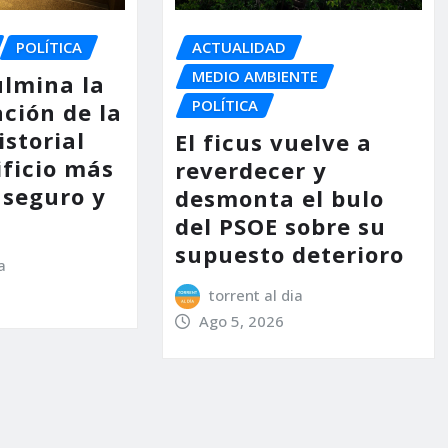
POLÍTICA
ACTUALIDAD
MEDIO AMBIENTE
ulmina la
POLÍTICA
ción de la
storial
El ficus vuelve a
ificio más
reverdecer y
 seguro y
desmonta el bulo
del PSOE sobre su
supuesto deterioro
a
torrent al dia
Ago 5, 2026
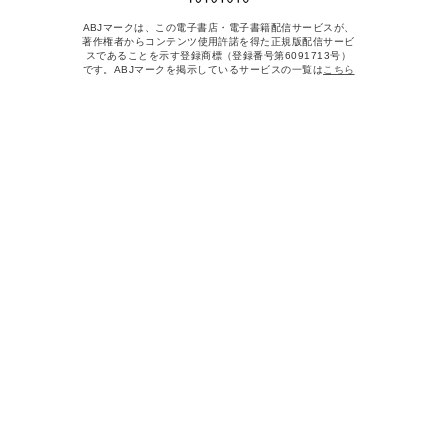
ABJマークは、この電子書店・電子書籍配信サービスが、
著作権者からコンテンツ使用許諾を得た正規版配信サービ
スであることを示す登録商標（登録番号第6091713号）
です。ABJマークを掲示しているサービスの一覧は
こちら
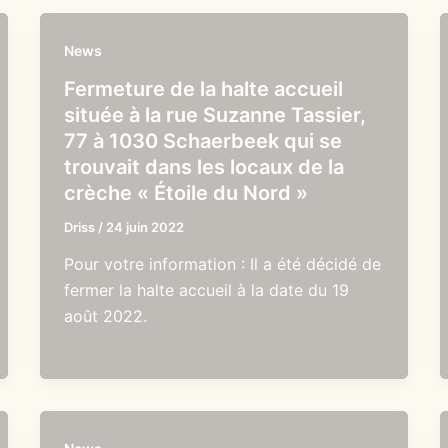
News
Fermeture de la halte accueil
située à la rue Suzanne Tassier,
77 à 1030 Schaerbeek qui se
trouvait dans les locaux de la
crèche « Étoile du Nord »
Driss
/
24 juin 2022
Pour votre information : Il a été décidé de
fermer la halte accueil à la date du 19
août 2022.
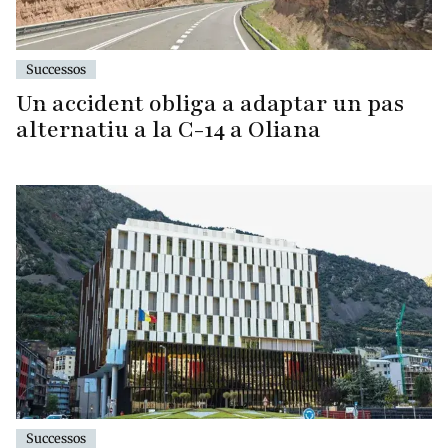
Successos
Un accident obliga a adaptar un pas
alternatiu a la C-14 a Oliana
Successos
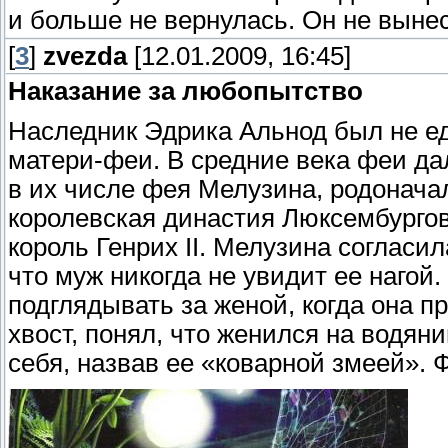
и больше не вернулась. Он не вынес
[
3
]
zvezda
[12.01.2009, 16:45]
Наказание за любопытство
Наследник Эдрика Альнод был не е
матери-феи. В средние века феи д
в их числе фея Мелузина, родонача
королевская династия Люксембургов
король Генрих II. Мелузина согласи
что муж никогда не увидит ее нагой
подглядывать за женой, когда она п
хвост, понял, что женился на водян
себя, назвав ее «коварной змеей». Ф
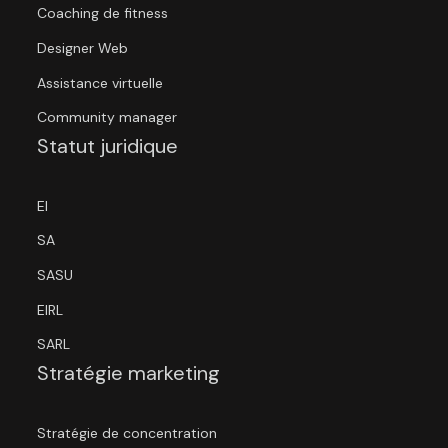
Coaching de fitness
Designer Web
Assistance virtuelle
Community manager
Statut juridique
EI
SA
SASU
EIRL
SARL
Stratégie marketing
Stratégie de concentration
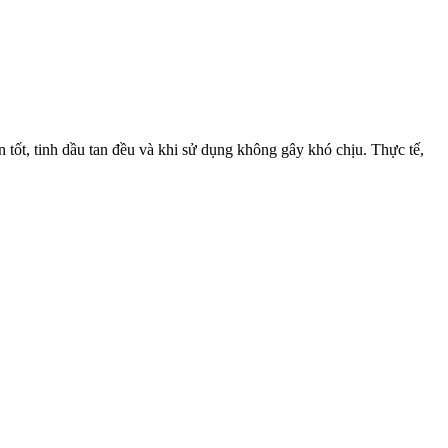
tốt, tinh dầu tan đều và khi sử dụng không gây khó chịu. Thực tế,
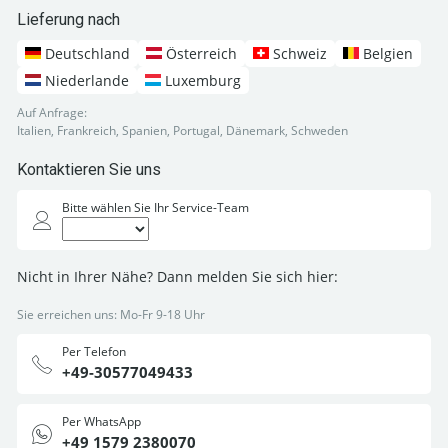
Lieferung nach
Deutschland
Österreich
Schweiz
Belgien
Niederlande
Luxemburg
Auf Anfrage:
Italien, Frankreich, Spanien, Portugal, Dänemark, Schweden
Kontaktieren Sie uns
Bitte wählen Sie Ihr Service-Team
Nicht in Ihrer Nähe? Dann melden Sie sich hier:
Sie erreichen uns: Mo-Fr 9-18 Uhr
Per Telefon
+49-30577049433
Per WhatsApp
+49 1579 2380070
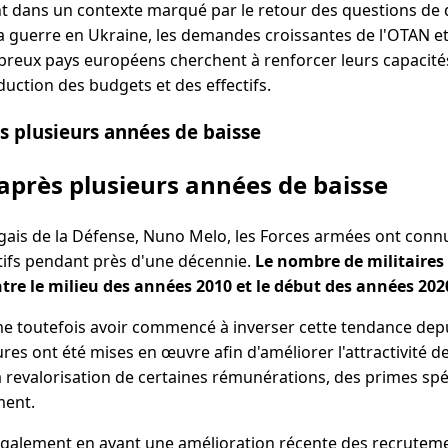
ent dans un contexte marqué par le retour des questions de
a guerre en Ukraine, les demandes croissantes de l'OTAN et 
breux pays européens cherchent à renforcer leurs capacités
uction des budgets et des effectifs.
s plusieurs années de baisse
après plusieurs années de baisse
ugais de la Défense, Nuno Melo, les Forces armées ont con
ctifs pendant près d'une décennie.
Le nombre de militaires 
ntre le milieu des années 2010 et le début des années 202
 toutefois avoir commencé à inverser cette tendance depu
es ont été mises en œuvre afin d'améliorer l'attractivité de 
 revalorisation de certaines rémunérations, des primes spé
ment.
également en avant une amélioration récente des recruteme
--------------------------------------------------
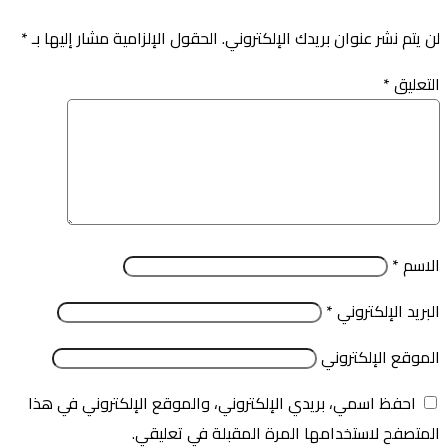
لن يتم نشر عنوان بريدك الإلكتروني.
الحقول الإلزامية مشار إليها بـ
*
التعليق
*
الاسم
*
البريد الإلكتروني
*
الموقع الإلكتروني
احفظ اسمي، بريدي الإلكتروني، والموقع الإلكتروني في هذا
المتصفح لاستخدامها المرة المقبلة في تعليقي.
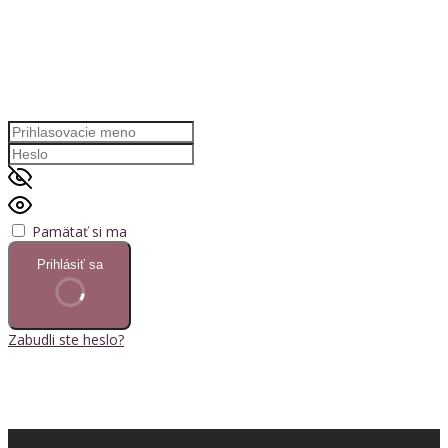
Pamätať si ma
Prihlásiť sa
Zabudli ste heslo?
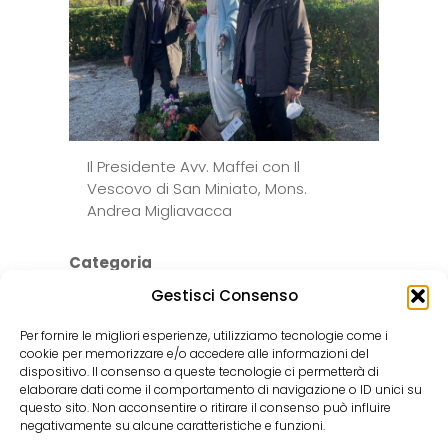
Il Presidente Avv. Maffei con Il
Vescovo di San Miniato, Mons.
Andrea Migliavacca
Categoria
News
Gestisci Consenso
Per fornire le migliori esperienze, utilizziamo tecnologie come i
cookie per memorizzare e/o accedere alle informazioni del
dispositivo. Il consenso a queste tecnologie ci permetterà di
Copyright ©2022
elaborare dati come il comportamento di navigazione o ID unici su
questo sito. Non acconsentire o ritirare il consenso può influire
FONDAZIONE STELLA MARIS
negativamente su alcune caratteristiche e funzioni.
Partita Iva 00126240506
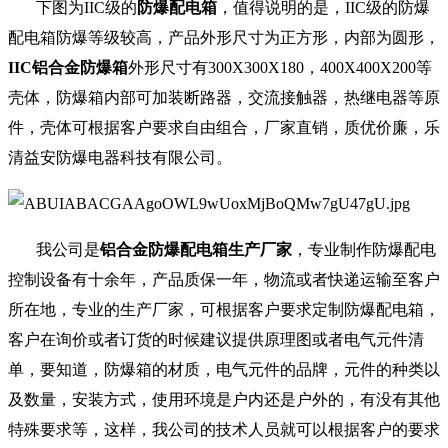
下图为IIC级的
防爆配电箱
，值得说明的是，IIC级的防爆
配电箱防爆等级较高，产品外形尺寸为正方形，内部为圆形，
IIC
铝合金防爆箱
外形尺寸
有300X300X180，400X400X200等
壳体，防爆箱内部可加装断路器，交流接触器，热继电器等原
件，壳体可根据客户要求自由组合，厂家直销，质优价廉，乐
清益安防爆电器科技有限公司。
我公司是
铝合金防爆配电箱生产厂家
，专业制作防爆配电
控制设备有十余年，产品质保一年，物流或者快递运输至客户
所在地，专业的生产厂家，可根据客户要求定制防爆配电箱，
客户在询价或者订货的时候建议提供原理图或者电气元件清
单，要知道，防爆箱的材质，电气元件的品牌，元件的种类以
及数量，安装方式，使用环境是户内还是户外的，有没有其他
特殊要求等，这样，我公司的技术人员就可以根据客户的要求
--------------------------------------------------
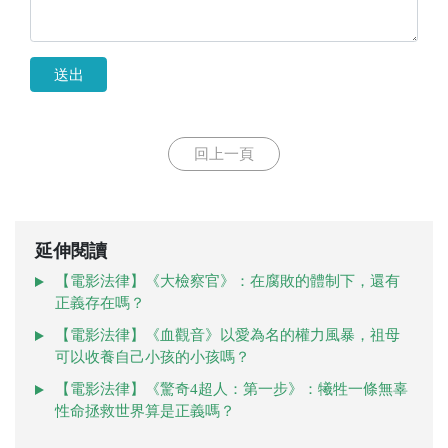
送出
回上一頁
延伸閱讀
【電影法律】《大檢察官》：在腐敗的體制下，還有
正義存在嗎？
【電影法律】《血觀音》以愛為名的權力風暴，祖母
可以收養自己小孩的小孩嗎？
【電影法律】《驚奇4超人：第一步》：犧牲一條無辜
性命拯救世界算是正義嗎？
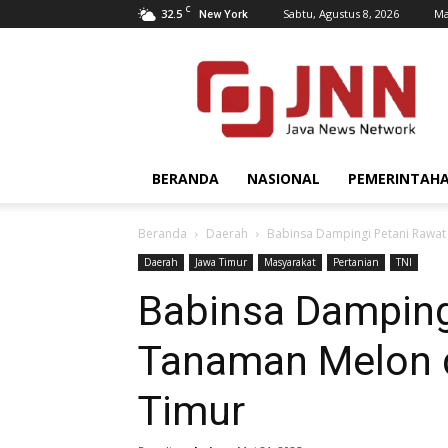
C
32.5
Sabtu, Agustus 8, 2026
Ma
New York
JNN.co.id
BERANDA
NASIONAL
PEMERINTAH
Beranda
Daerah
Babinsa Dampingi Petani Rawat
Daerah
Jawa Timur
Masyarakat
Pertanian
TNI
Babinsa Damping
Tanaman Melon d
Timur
--------------------------------------------------
▶ **PROBLEM TO SOLVE**
Show all lines in the entries above where the word "電影法律" appears.

▶ **SOLUTION FOR THIS PROBLEM**
【電影法律】《大檢察官》：在腐敗的體制下，還有
【電影法律】《血觀音》以愛為名的權力風暴，祖母
【電影法律】《驚奇4超人：第一步》：犧牲一條無辜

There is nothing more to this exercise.